“Why storytelling?” It’s a question I’ve been asked many times, often preceded by the phrase, “Out of all the career paths you could have pursued.” The standard answer has always been, “Because it matters, because it expresses our humanity, because it can change the world.”
For me, it’s something that I have witnessed in my own life, and in the lives of many others. An accumulation of experiences over many years that led to a profound understanding, built like the pyramids, one block at a time. Though it’s a reality constantly evolving, never finished.
I would venture to say that Patrick Moreau‘s experience is similar in that he has spent many years honing his own craft of storytelling as the founder of Muse Storytelling, but in his case there was a pivotal moment when the telling of stories took on new meaning and purpose.
Every story is the opportunity of a lifetime and we just rarely realize it.
Many personal stories involve tragic events or circumstances that cause a shift in perspective about the world and our place in it. We come away changed, as well as conflicted and confused, yet clarity can also manifest. Take a few minutes to watch this video about Patrick’s journey, then reflect on your desire, and maybe reluctance, to share your story with others.
Transcript (with minor edits for readability)
Amina Moreau: So, I just came back from interviewing Patrick for our launch film, and I’ve got to say, we had a really great plan going into this thing. We knew exactly what we wanted our story to be. But every so often, when you’re in an interview, something so amazing, or so unexpected happens that you know you’ve got to pivot your story.
Here’s what happened:
Why does it matter to you so much that you live a life of purpose?
Patrick Moreau: That was my mom. She took her own life, and my sister and I had to go back to Midland and pack up her apartment.
I mean, for over a decade my mom struggled with bipolar, which means she’d have these manic phases where she’d fly to places like Turkey, Lebanon or Jordan and then would often come crashing down into a depression and somebody’d have to go and try and bring her back.

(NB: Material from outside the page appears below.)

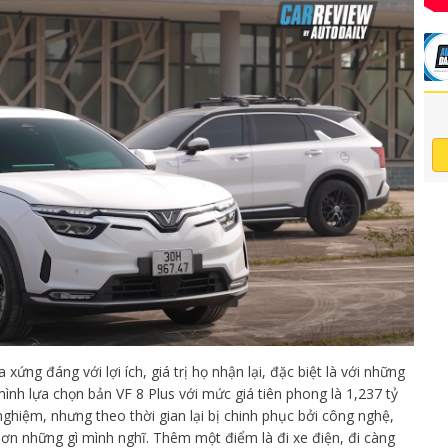
ứng đáng với lợi ích, giá trị họ nhận lại, đặc biệt là với những
ình lựa chọn bản VF 8 Plus với mức giá tiên phong là 1,237 tỷ
ghiệm, nhưng theo thời gian lại bị chinh phục bởi công nghệ,
 hơn những gì mình nghĩ. Thêm một điểm là đi xe điện, đi càng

I went to Lebanon to try and bring her back when she became depressed, and I’ve sat on an airplane next to her for eight hours and she pretends to read, you know, because then it looks like you’re normal.
I can’t imagine the reality of somebody going through their life trying to hide their pain so that people don’t try and bother them, you know? And so, it just came to a point where she felt like she was more of a burden.
A lot of people would probably tell you that the depression killed her, but it was not having purpose anymore. It was not being able to follow her purpose. It was not being able to find it in herself to do anything that she felt would really make a difference for anybody.
It’s incredibly hard to lose somebody you’re that close to, but what allowed me to survive was having a purpose, was believing that what we’re actually doing really does matter and makes a difference.
So it’s a very deep-seated sense that purpose not only matters, it not only drives you forward, but it also keeps you going, and it also will help see you through, and it is one of the most fulfilling things that you can have. You know?
I don’t think a lot of us realize that being a storyteller truly is the greatest job out there, because not only do we get to do something, it can really make a positive difference, that we can really take things and share them with people in a way that’s gonna open their minds, let them see something different. But that we are also changed by those things.
If I have the ability to extract something from our experience and to bring together an incredible team of people who can come up with a repeatable way that different people, wherever they are in the world, can use this structure and these ideas to do what they do better and to love it more, I mean, it feels like a crime not to.
How do you not share that? How do you not take the opportunity to try and do that? I don’t know, I guess it seems bizarre ‘cuz people come up to you all the time and they go, like, why are you sharing this?
Like, why do you just give away everything you know? And I have such a hard time understanding that question. Why would I keep it? Are you gonna go and tell your best story and then go lock it in your bedroom and go, “No, no, this is for me!”
No, you share it with people. You want it to make an impact. Well, you know what? Muse is my story. It is something that I believe in that deeply, that it can be your journey, that can help you actually make a difference and that’s all it is. And so of course, I want to share that with as many people as I can. And I want them to be able to use it and take it and take whatever works for you and just do what you do a little bit better and I’m happy.
Every story is the opportunity of a lifetime and we just rarely realize it. You rarely realize that we have an opportunity to really let somebody be heard, to allow them to see themselves in a different way, and to share something with other people that could make a difference for them.
One of the last things that my mom really wanted was to share her story. It was to have it matter to somebody else other than her. For people to take her pain in her experience with bipolar and to learn something from it, to be able to live their own lives a little bit better.
And I will one day tell that story in a bigger way. And when I do, I want it to be the best damn story I’ve ever told. You know, I want to make sure that I’m not missing anything, I haven’t left anything on the table, and that’s why we’re building this. You know? Because that’s what matters to me, this story.
But everybody else, they have something that matters to them, and it’s just about creating something that allows us all to make the most of every story we tell.